Le chef du gouvernement se dit convaincu de la réussite du CPE. "Pour ma part, je suis sûr qu'il marchera, qu'il créera des nouveaux emplois", assure-t-il.
"Il faut laisser sa chance au CPE! Un CPE complété, amélioré pour répondre aux inquiétudes de chacun"
Dominique de Villepin explique que "le CPE s'adresse en priorité aux jeunes qui n'ont pas de formation, de qualification ou d'expérience professionnelle" et que c'est "un outil supplémentaire pour faire reculer le chômage". Il rappelle que, pour les chefs d'entreprise, "le CPE n'est pas obligatoire".
Le Premier ministre assure également qu'il n'a pas "fait le CNE (contrat nouvelle embauche, NDLR) et le CPE pour préparer le contrat unique". Toutefois, ajoute-t-il, "sur le contrat de travail unique, je n'ai aucun a priori".

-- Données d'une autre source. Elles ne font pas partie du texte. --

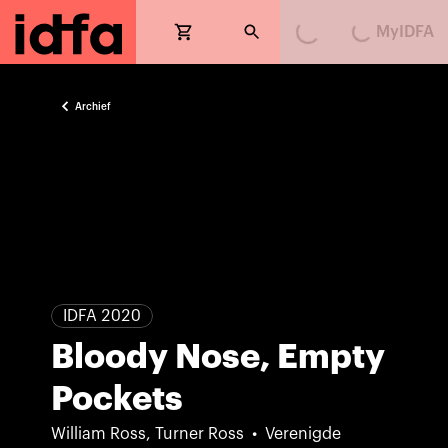
MyIDFA
Loading...
Loading...
Archief
IDFA 2020
Bloody Nose, Empty
Pockets
William Ross, Turner Ross
Verenigde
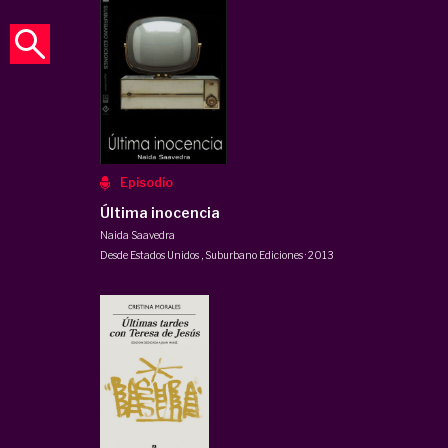
Episodio
Última inocencia
Naida Saavedra
Desde Estados Unidos
,
Suburbano Ediciones
·
2013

Cette interview a été accordée en deux temps: l'essentiel a été réalisé vendredi, à la veille de la journée de forte mobilisation de samedi, mais elle a été complétée et finalisée dimanche, a précisé Mehdi Lounis, rédacteur en chef de "Citato", un mensuel tiré à 200.000 exemplaires, qui existe depuis deux ans.
Il n'y a pas eu d'entretien en face-à-face, mais les questions ont été envoyées par écrit à Matignon. Les réponses du Premier ministre, revues et amendées dimanche, ont ensuite été renvoyées au mensuel.
"Citato" avait posé plusieurs questions sur les manifestations et la mobilisation de samedi, mais Dominique de Villepin n'a pas souhaité y répondre.